PROBLEM TO SOLVE = Across the material below, count the lines that include the word "Users" and give only that count.

──────── INFORMATION SUPPLIED ────────

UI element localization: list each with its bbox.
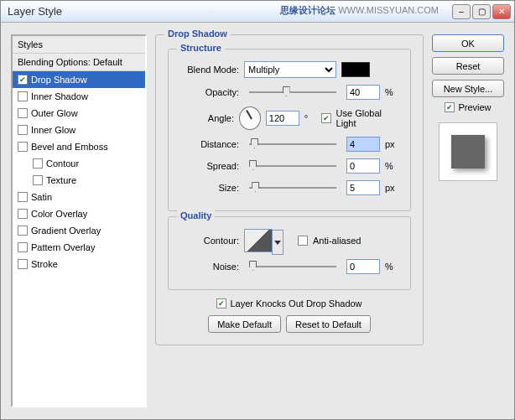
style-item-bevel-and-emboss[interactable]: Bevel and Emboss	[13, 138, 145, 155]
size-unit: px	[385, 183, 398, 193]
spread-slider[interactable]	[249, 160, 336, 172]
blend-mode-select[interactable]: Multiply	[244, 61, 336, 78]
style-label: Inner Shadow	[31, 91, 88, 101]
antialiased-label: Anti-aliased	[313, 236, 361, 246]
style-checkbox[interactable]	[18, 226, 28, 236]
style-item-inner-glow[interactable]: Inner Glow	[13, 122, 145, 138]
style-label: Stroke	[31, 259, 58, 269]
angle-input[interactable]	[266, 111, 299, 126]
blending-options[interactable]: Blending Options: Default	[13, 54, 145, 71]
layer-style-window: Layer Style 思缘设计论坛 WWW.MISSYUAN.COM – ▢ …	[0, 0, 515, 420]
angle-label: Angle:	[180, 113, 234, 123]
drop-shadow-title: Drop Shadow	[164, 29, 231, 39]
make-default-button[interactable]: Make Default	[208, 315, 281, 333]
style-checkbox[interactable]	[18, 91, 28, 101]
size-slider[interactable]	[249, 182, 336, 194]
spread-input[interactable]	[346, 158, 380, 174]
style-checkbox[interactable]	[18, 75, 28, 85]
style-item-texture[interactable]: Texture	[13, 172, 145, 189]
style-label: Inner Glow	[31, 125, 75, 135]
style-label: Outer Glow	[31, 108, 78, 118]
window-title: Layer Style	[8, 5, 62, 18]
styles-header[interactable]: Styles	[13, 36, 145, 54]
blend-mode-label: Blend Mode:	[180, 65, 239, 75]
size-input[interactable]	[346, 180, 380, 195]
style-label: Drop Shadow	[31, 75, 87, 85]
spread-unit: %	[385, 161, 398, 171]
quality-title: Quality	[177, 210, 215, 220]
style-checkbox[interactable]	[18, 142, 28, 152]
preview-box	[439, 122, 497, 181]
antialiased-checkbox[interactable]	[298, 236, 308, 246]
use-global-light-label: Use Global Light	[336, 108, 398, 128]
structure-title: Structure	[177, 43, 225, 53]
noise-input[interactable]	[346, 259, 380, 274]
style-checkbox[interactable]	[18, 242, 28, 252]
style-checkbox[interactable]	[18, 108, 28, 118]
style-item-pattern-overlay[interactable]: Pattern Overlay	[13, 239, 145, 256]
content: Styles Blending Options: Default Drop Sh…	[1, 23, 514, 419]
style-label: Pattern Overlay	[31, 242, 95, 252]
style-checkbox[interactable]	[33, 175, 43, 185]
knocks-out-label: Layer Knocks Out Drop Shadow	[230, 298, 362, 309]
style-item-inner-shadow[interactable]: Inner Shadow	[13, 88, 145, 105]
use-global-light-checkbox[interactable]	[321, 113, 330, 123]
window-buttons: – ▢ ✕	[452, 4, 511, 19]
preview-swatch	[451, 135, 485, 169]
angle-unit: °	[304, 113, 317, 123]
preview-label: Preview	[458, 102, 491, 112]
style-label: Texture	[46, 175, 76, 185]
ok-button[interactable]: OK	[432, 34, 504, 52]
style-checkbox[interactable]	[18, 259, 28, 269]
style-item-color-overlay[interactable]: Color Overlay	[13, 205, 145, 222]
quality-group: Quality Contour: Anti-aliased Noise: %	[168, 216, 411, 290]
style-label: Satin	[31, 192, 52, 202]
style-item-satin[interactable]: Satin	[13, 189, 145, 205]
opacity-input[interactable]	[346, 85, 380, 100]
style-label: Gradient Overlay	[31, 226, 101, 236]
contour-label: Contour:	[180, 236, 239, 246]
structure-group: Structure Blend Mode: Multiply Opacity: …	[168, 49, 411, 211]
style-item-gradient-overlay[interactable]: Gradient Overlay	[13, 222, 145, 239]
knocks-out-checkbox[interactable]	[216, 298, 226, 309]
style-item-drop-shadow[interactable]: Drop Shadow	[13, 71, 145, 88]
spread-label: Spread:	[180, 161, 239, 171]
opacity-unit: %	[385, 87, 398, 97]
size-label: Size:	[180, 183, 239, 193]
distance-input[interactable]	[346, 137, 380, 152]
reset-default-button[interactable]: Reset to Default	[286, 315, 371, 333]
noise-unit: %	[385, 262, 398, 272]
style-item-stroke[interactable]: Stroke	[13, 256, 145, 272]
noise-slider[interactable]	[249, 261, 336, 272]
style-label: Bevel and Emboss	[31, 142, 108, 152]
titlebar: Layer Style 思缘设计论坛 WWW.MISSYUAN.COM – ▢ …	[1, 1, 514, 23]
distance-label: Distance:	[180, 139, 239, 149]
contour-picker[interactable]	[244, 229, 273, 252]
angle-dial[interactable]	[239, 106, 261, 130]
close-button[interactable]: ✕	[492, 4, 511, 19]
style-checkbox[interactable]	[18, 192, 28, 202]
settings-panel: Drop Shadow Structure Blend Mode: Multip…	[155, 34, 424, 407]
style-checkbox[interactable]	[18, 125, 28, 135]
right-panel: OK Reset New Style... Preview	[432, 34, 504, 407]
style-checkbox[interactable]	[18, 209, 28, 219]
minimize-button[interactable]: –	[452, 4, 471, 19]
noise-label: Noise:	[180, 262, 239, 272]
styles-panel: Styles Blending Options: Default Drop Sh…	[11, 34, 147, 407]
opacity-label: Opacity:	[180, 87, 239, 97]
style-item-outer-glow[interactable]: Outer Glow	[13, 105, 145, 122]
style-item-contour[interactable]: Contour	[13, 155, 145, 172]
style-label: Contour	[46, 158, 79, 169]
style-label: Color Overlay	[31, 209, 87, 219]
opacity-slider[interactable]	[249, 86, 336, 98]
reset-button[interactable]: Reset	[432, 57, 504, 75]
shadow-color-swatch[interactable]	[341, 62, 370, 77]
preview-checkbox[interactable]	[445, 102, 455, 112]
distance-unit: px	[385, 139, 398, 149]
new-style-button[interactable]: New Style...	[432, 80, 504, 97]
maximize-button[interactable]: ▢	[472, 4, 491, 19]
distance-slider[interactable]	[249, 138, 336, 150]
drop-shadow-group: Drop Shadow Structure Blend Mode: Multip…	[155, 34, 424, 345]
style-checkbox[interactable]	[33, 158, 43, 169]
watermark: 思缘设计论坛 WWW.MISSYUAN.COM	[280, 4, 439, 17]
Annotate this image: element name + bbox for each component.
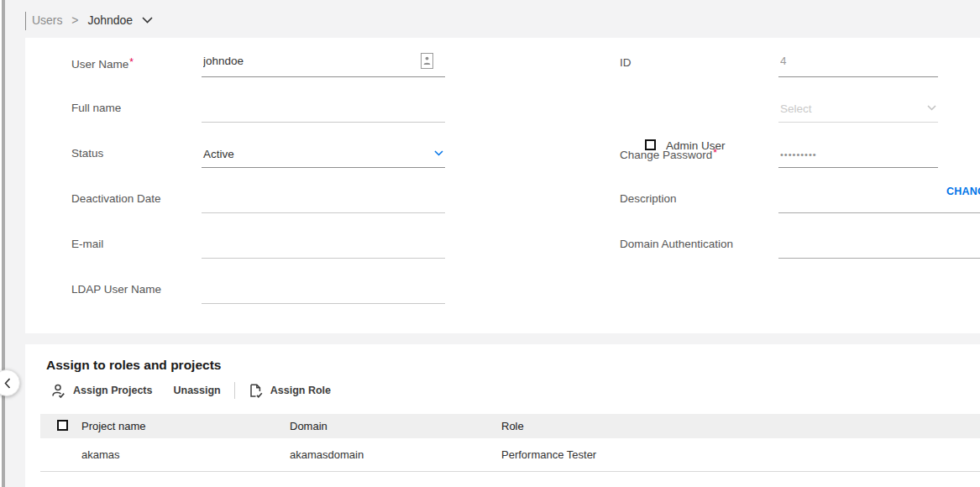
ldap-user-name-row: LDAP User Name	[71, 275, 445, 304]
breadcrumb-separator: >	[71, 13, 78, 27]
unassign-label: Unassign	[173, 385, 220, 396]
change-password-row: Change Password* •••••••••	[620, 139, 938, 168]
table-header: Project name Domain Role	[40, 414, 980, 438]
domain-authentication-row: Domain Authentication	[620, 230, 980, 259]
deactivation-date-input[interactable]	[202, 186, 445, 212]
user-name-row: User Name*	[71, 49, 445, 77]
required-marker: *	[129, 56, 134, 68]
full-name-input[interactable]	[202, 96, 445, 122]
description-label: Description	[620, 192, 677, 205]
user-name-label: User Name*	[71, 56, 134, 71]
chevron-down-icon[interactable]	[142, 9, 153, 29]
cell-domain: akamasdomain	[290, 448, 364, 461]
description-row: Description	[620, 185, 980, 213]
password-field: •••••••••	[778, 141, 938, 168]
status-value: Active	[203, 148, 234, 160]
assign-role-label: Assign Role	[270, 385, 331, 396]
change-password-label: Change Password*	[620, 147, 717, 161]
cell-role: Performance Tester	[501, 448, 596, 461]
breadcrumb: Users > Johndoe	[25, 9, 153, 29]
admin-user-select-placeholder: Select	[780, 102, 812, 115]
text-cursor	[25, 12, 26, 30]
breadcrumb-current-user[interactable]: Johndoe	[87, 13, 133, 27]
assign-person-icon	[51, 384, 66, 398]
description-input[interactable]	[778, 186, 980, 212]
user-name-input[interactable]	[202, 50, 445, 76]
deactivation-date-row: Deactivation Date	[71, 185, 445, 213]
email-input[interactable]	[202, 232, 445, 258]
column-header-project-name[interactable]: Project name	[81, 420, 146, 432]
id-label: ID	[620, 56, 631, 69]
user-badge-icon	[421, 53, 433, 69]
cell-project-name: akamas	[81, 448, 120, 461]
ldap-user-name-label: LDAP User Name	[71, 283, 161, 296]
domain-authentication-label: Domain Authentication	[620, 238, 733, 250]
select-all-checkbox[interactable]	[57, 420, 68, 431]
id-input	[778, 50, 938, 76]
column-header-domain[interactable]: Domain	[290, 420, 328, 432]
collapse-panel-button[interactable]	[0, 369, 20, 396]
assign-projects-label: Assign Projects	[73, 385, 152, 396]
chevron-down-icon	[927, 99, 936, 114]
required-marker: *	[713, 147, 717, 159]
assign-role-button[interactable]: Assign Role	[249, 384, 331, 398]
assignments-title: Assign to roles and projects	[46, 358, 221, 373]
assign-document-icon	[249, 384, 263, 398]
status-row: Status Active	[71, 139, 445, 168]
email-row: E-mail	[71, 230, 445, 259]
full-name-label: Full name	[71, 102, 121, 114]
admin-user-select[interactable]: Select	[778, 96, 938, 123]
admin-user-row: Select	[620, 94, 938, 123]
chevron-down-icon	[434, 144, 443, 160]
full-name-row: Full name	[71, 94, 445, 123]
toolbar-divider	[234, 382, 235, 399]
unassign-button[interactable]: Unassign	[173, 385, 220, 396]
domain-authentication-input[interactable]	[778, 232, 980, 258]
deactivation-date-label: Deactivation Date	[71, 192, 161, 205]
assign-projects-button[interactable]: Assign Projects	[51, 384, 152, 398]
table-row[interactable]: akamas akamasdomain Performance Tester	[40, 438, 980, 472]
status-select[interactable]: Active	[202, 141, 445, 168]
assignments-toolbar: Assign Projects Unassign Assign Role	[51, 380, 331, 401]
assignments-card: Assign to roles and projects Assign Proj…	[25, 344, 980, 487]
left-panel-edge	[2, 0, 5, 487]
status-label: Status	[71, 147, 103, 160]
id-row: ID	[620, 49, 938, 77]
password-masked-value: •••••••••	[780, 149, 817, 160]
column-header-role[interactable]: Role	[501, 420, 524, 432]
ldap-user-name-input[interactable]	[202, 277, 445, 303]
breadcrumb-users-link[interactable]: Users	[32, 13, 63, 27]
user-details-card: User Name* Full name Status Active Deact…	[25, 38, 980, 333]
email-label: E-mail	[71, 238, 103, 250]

────────
──────── INFORMATION SUPPLIED ────────

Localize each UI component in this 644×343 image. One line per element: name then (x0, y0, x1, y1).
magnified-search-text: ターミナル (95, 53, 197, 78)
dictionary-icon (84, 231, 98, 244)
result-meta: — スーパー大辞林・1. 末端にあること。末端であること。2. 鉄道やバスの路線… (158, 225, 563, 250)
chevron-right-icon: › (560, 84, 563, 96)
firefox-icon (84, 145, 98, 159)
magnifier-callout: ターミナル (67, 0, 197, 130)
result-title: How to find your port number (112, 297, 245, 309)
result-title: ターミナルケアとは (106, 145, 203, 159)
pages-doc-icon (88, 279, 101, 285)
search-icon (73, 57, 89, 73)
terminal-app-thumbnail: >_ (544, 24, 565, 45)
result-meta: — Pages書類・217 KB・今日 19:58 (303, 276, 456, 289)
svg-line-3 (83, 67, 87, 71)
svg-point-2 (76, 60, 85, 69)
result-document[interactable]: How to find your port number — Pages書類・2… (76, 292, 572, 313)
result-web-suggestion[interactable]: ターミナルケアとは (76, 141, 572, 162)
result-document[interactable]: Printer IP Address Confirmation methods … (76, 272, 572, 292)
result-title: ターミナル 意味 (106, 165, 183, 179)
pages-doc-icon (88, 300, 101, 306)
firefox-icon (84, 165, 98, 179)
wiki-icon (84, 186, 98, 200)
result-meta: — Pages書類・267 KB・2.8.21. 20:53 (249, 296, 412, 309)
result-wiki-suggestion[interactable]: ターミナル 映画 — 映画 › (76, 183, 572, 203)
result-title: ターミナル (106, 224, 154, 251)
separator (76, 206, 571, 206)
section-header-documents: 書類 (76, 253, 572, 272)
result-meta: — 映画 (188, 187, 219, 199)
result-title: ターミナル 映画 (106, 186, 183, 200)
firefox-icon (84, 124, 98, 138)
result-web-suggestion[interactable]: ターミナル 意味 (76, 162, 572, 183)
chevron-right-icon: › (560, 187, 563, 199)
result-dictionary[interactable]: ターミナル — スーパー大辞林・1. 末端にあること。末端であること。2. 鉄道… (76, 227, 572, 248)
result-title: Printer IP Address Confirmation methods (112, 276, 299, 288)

────────
──────── INFORMATION SUPPLIED ────────

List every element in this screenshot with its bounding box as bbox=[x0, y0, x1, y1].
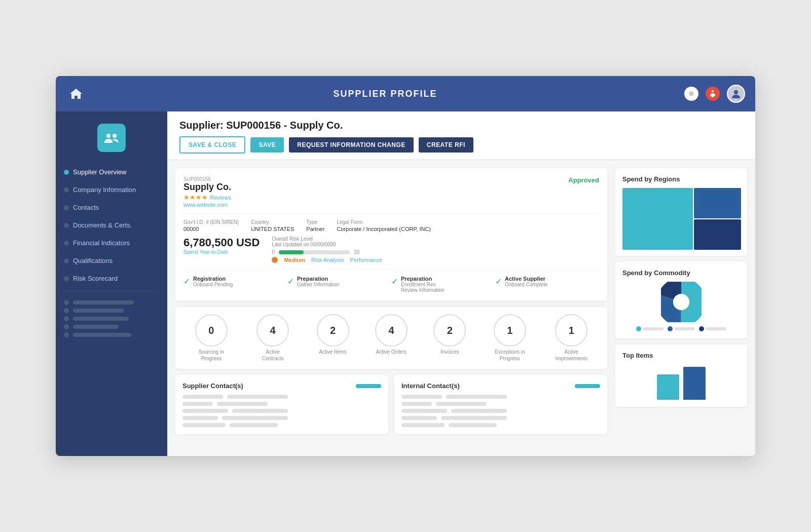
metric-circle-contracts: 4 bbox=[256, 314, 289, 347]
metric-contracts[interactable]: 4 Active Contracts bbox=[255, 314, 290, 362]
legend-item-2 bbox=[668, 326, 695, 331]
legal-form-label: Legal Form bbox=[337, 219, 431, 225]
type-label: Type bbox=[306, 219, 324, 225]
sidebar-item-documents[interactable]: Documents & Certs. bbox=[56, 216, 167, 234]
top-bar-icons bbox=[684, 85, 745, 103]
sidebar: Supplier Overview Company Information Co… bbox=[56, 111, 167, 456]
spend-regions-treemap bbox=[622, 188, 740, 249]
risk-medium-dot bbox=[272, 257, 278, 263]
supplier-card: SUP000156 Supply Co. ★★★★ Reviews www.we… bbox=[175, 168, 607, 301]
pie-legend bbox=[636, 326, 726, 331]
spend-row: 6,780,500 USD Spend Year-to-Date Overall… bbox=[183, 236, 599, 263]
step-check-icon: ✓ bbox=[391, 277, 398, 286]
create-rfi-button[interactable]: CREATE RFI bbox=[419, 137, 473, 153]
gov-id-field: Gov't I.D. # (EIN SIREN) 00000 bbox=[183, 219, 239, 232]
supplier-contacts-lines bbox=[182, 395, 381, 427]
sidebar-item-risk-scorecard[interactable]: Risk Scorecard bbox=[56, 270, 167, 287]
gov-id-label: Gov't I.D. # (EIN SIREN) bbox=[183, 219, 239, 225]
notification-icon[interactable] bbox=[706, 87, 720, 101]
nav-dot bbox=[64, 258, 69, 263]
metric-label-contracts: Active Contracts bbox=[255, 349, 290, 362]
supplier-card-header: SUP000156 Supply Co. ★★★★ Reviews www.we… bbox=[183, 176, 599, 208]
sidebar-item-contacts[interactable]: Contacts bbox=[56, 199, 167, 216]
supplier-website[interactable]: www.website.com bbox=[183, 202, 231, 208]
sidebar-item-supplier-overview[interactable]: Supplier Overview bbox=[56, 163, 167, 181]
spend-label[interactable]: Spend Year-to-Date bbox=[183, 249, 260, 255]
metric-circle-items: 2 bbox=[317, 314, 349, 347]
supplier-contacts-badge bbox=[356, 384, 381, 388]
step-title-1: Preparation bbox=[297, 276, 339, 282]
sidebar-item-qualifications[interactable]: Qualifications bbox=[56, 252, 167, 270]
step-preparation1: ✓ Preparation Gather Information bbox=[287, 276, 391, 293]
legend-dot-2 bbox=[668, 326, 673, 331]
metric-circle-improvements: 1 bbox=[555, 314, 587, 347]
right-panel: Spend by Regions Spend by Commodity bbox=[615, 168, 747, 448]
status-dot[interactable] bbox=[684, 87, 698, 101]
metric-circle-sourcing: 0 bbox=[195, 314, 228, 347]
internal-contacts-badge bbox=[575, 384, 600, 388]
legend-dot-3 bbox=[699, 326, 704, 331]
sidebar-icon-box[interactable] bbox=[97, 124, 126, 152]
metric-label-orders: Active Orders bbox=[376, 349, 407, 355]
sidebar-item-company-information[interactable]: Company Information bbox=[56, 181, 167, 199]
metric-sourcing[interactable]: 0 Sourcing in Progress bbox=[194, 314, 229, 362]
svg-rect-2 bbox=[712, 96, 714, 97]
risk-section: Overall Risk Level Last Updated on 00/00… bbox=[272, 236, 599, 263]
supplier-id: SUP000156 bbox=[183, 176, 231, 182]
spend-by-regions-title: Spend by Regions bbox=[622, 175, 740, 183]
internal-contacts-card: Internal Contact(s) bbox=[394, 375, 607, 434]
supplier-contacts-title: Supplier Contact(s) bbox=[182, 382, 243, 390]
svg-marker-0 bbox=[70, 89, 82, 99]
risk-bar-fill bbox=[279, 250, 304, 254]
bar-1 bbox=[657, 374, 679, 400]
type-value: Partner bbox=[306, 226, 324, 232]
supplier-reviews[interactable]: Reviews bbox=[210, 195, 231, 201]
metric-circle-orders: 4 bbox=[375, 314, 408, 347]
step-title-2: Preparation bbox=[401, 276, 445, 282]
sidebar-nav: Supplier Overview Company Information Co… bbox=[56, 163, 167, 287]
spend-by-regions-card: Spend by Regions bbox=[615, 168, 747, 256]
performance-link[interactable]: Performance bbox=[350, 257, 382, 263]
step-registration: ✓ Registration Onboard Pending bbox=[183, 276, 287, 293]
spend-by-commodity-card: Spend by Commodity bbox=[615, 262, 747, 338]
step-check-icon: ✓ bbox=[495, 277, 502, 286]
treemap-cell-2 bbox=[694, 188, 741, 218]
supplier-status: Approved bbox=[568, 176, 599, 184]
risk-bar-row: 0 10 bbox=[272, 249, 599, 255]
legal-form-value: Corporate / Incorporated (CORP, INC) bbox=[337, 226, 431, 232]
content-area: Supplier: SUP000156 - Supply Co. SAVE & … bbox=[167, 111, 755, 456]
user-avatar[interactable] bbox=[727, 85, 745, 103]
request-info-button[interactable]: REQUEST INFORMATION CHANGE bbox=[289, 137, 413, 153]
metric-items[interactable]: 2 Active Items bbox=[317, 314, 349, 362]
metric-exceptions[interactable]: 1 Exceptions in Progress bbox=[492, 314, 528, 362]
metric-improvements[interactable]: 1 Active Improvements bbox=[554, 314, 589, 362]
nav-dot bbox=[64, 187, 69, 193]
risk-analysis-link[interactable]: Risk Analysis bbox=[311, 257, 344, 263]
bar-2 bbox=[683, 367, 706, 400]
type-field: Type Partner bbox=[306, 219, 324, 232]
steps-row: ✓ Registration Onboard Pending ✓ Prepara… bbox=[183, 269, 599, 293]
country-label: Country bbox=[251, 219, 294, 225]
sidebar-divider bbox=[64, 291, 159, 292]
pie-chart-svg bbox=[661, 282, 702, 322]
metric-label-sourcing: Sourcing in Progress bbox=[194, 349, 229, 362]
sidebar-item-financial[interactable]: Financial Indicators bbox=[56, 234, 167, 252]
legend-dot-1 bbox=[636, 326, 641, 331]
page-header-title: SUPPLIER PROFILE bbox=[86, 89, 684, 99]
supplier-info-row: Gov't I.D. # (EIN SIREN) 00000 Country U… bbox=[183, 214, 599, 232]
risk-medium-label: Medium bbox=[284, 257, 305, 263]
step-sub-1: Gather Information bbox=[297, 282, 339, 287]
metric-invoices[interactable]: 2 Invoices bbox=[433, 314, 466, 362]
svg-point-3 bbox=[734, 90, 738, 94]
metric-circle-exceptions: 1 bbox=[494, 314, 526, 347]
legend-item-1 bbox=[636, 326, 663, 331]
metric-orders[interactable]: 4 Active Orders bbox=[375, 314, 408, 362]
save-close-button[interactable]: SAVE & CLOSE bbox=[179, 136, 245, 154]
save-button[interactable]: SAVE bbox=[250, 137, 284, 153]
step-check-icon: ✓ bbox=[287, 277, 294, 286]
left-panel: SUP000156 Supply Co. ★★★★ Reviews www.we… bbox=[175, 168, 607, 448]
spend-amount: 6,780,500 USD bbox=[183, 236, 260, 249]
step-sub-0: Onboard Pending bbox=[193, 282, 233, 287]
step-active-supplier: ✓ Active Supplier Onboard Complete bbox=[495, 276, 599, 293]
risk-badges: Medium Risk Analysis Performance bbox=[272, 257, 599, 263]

────────

RESULT FOR THIS EXERCISE = 2